La hora del crepúsculo

Javier Vela

18 marzo, 2004 01:00

Javier Vela. Foto: Irma Álvarez-Laviada

Premio Adonais. Rialp. Madrid, 2004. 66 páginas, 7 euros

Después de más de medio siglo, sigue empeñado el premio Adonais en descubrir nuevos poetas. Aunque hace tiempo que la fortuna no parece acompañarles en exceso, se trata de un benemérito empeño que honra a sus organizadores.

Javier Vela (Madrid, 1981) es un autor que puede considerarse inédito, aunque el año pasado publicara su primer libro, Aún es tarde, que apenas recibió atención, como suele ocurrir en los primeros libros de no mediar factores extraliterarios.

Dos veces se cita en La hora del crepúsculo a Antonio Colinas. Aunque también se cita a otros muchos autores, en nómina juvenil y heterogénea (Faulkner, Claudio Rodríguez, Platón, Machado, Huidobro, Salinas...), tal hecho me parece significativo. En un aspecto de la poética de Colinas parece encontrar Javier Vela su punto de partida: el neorromanticismo simbolista y trascendido que manifiestan libros como Preludios a una noche total y Noche más allá de la noche. De hecho, una de las dos aludidas citas de Colinas es implícita y alude al título de este último libro. El poema "Signos", que le está dedicado, termina con los siguientes versos: "Qué solución entonces, qué delirio/de luz he de soñar/para que adopte al fin su verdadera forma/y trascienda la noche más allá de la noche".

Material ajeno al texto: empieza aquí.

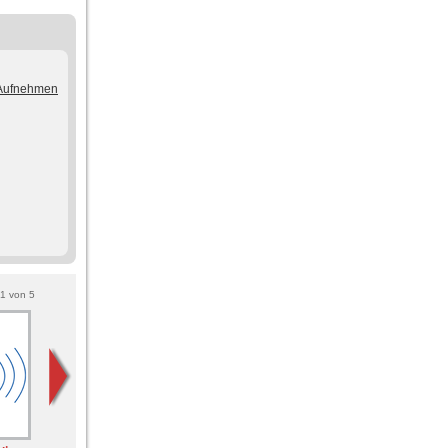
/Aufnehmen
1
von
5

"Nocturno" se titula la primera parte de La hora del crepúsculo. La noche de la que hablan estos poemas no es la noche urbana que encontramos en tantos autores de los 80. Es la noche de la poesía romántica, con su cielo estrellado y sus anhelos infinitos.

Los versos iniciales dan muy bien el tono del libro, su empaque retórico, el ritmo cuidado y tradicional, la apuesta por la trascendencia: "La oscuridad se cierne sobre mí/como una enorme piedra sepulcral,/una piedra remota y primigenia/que entre su piel conserva los signos de la aurora/y oculta tras de sí toda la luz del mundo".

Le cuesta al autor mantener ese tono. Lo consigue en los mejores poemas, que hablan de sueños y de vagas emociones sin nombre, pero otras veces resulta demasiado evidente el empeño por parecer siempre sublime. Los poemas menos conseguidos son aquellos en los que se trasparenta en exceso lo que tienen de ejercicio. Es el caso de "Ciclo", ensayo de poema circular a la manera de Borges. El poema comienza con el verso "Y siempre se repite el mismo sueño", y termina con "una voz que recita sus poemas/al fondo de la escena,/al otro lado/ del cuadro,/ un verso blanco de once sílabas: Y siempre se repite el mismo sueño..." La referencia al "verso blanco de once sílabas" parece puro relleno (y un verso aislado no es un verso "blanco", esto es, sin rima: tal calificativo ha de ser aplicado en plural). La segunda parte del libro, "Crepúsculo", reúne poemas de temática amorosa. Hay pasajes ciertamente acertados, que acreditan a un poeta. Pero rara vez el poeta es capaz de sostener la dicción a lo largo de todo el texto y no deja de recurrir al tópico y al solemne y un tanto vacuo trascendentalismo.

En "Vigilia", última parte del libro, continúan los poemas de amor y el simbolismo que se quiere dar al conjunto, según indica la referencia a Platón: "Una vez llegado a la luz, tendría los ojos tan llenos de ella que no sería capaz de ver ni una sola de las cosas a las que ahora llamamos verdaderas". La hora del crepúsculo revela a un poeta esforzado, todavía no por entero dueño de su mundo ni de su oficio según suele ser habitual en las primeras entregas salvo en alguna excepción memorable. Un riesgo: ahuecar demasiado la voz, querer ser sublime sin interrupción. Un mérito: la ambición, la aspiración al más depurado lirismo.